プレジデントオンライン / 2019年12月23日 15時15分

全日本選手権決勝の観戦に訪れた長嶋茂雄氏(手前左)。母校立大の優勝を見届け、ファンに囲まれながら球場を後にする=2017年6月11日、神宮球場 - 写真=時事通信フォト

子供の頃に熱中したスポーツは、人格形成に大きな影響を与えているのではないか。集団競技か、個人競技か。ポジション、プレースタイル、ライバルの有無……。ノンフィクション作家の田崎健太氏は、そんな仮説を立て、「SID(スポーツ・アイデンティティ)」という概念を提唱している。この連載では田崎氏の豊富な取材経験から、SIDの存在を考察していく。第2回は「野球の打者」について――。

■ボールの軌道の記憶を多数持った超人

プロの打者とは超人である――。

マウンドに置かれたピッチャープレートと打者の目の前にあるホームプレートの距離は18.44メートル。投手が150キロ以上の速球を投げたとき、ピッチャープレートからホームベースまでの到達時間は単純計算で0.45秒を切る。

打者がバットを振るのに掛かる時間は約0.2秒、脳が躯に命令を下して実際に動くまでの神経反応は約0.3秒弱と言われている。この2つを足すと0.5秒弱。つまり、理論上は脳が球が来ると思ってからバットを振っても間に合わない。打てないということになる。

それでも打者は150キロ以上の球を打ち返している。脳科学者の林成之はこれは「イメージ記憶」によるものだと説明している。

〈プロのバッターが豪速球を打ち返すとき、じつはボールを見ている脳と同時に、ボールを見ていない脳も使っているのです。(中略)バッターはピッチャーが投球動作をしている段階から、ボールが手元にくるまでの起動をイメージ記憶をもとに予測して、バットを振るのです〉(『〈勝負脳〉の鍛え方』)

林によると、優れた打者は、ボールの軌道の記憶を多数持っており、投げられた瞬間にその過去の軌道を分析してバットを振っているのだという。

■“握り”を見分けるメジャーリーガー

脳とは人間の躯の中で最も解明されていない器官の一つでもある。

神経科学者の藤田一郎は、霊長類の脳の中には30数カ所の視覚を司る場所があると前置きした上で、〈「見る」ことを1つとっても、脳のどこか1カ所が働いているわけではなく、たくさんの場所で順番の処理しながら、しかも複数の経路が階層的かつ並列的なネットワークとして機能〉していると『脳ブームの迷信』で書いている。
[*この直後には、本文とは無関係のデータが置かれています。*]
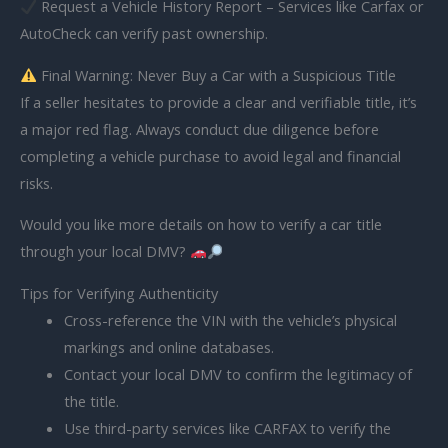
Request a Vehicle History Report – Services like Carfax or
AutoCheck can verify past ownership.
Final Warning: Never Buy a Car with a Suspicious Title
If a seller hesitates to provide a clear and verifiable title, it’s
a major red flag. Always conduct due diligence before
completing a vehicle purchase to avoid legal and financial
risks.
Would you like more details on how to verify a car title
through your local DMV?
Tips for Verifying Authenticity
Cross-reference the VIN with the vehicle’s physical
markings and online databases.
Contact your local DMV to confirm the legitimacy of
the title.
Use third-party services like CARFAX to verify the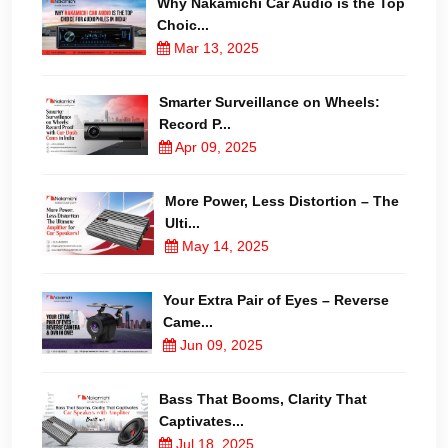
Why Nakamichi Car Audio is the Top
Choic...
Mar 13, 2025
Smarter Surveillance on Wheels:
Record P...
Apr 09, 2025
More Power, Less Distortion – The
Ulti...
May 14, 2025
Your Extra Pair of Eyes – Reverse
Came...
Jun 09, 2025
Bass That Booms, Clarity That
Captivates...
Jul 18, 2025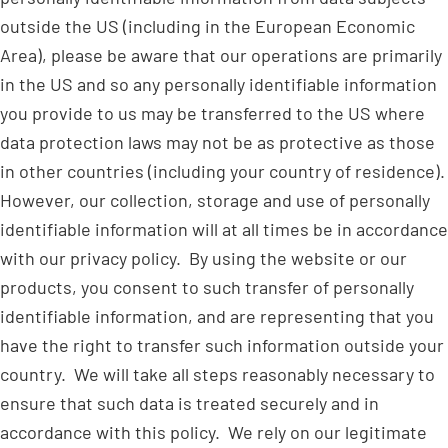
outside the US (including in the European Economic
Area), please be aware that our operations are primarily
in the US and so any personally identifiable information
you provide to us may be transferred to the US where
data protection laws may not be as protective as those
in other countries (including your country of residence).
However, our collection, storage and use of personally
identifiable information will at all times be in accordance
with our privacy policy. By using the website or our
products, you consent to such transfer of personally
identifiable information, and are representing that you
have the right to transfer such information outside your
country. We will take all steps reasonably necessary to
ensure that such data is treated securely and in
accordance with this policy. We rely on our legitimate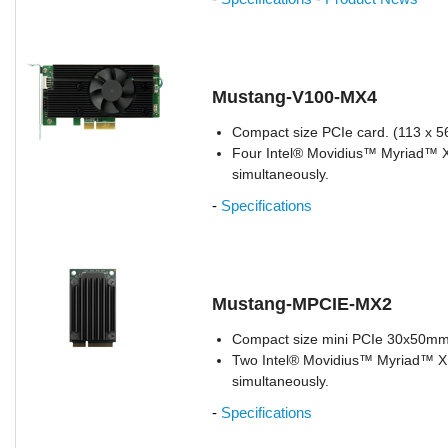
Mustang-V100-MX4
Compact size PCIe card. (113 x 
Four Intel® Movidius™ Myriad™ X
simultaneously.
-
Specifications
Mustang-MPCIE-MX2
Compact size mini PCIe 30x50m
Two Intel® Movidius™ Myriad™ X
simultaneously.
-
Specifications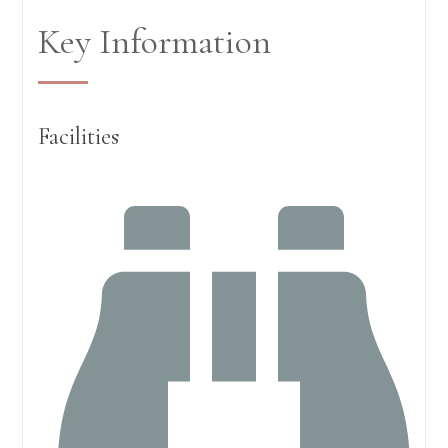
Key Information
Facilities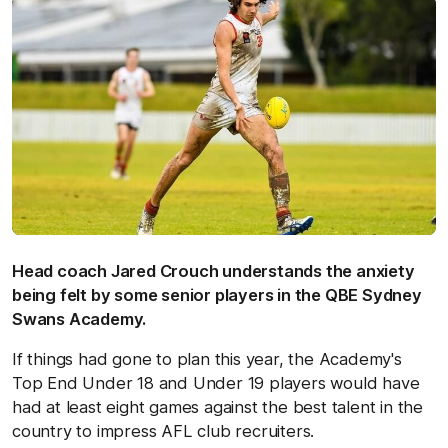
Head coach Jared Crouch understands the anxiety
being felt by some senior players in the QBE Sydney
Swans Academy.
If things had gone to plan this year, the Academy's
Top End Under 18 and Under 19 players would have
had at least eight games against the best talent in the
country to impress AFL club recruiters.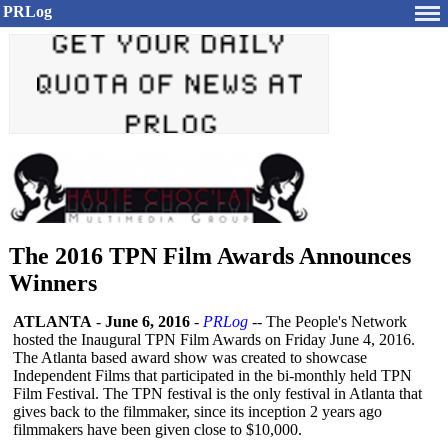
PRLog
The 2016 TPN Film Awards Announces
Winners
ATLANTA
-
June 6, 2016
-
PRLog
-- The People's Network
hosted the Inaugural TPN Film Awards on Friday June 4, 2016.
The Atlanta based award show was created to showcase
Independent Films that participated in the bi-monthly held TPN
Film Festival. The TPN festival is the only festival in Atlanta that
gives back to the filmmaker, since its inception 2 years ago
filmmakers have been given close to $10,000.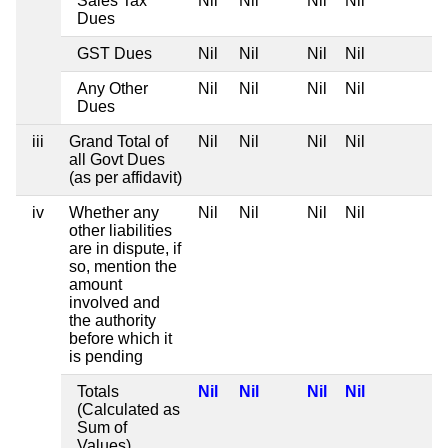
Sales Tax
Nil
Nil
Nil
Nil
Dues
GST Dues
Nil
Nil
Nil
Nil
Any Other
Nil
Nil
Nil
Nil
Dues
iii
Grand Total of
Nil
Nil
Nil
Nil
all Govt Dues
(as per affidavit)
iv
Whether any
Nil
Nil
Nil
Nil
other liabilities
are in dispute, if
so, mention the
amount
involved and
the authority
before which it
is pending
Totals
Nil
Nil
Nil
Nil
(Calculated as
Sum of
Values)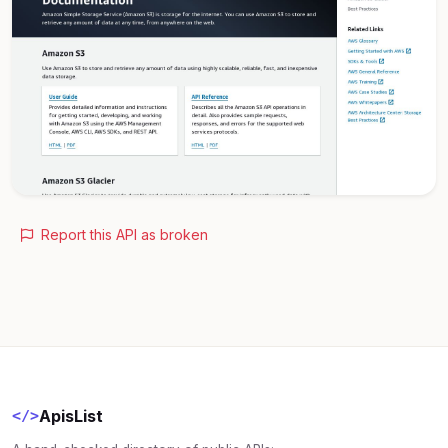
Report this API as broken
ApisList
</>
そして、実際にどのように脳が機能しているかは、厳密な科学実験による検証が必要であると警鐘を鳴らしている(右脳と左脳の区分、あるいは脳は通常10パーセントしか働いていないという類は全く科学的な裏付けのない迷信である)。

ごく一部ではあるが、メジャーリーガーは投手が球を離す瞬間の“握り”で、直球なのか変化球なのか見分けることが出来るらしいと故・伊良部秀輝が教えてくれた。

ぼくは何人かのプロ野球経験者にこの話をしたが、あり得ないよと笑って否定された。つまり彼らは0.45秒より短い時間で、どんな球が来るのかの像を頭に描き、バットを振っている。打撃とは3割打てれば成功、7割は失敗である。とはいえ、勝負所でこそ力を発揮するという種類の打者もいる。集中力を増したときに、彼らは何かを何かを感じているのではないかとぼくは思うようになった。

■配球を読み、感じる力

打者は打席でどんな風にして投手と向き合っているのか。好打者のSIDというものはあるのか――。

野村克也は打撃についてぼくにこう教えてくれた。

「技術力には限界がある。そこから先がプロの世界だ。バッティングは感性と頭脳。感じる力、考える力」

考える力とは配球を読むことである。では感じる力とは何か。野村に尋ねたが、うーん、説明は難しいなという答えが返ってきた。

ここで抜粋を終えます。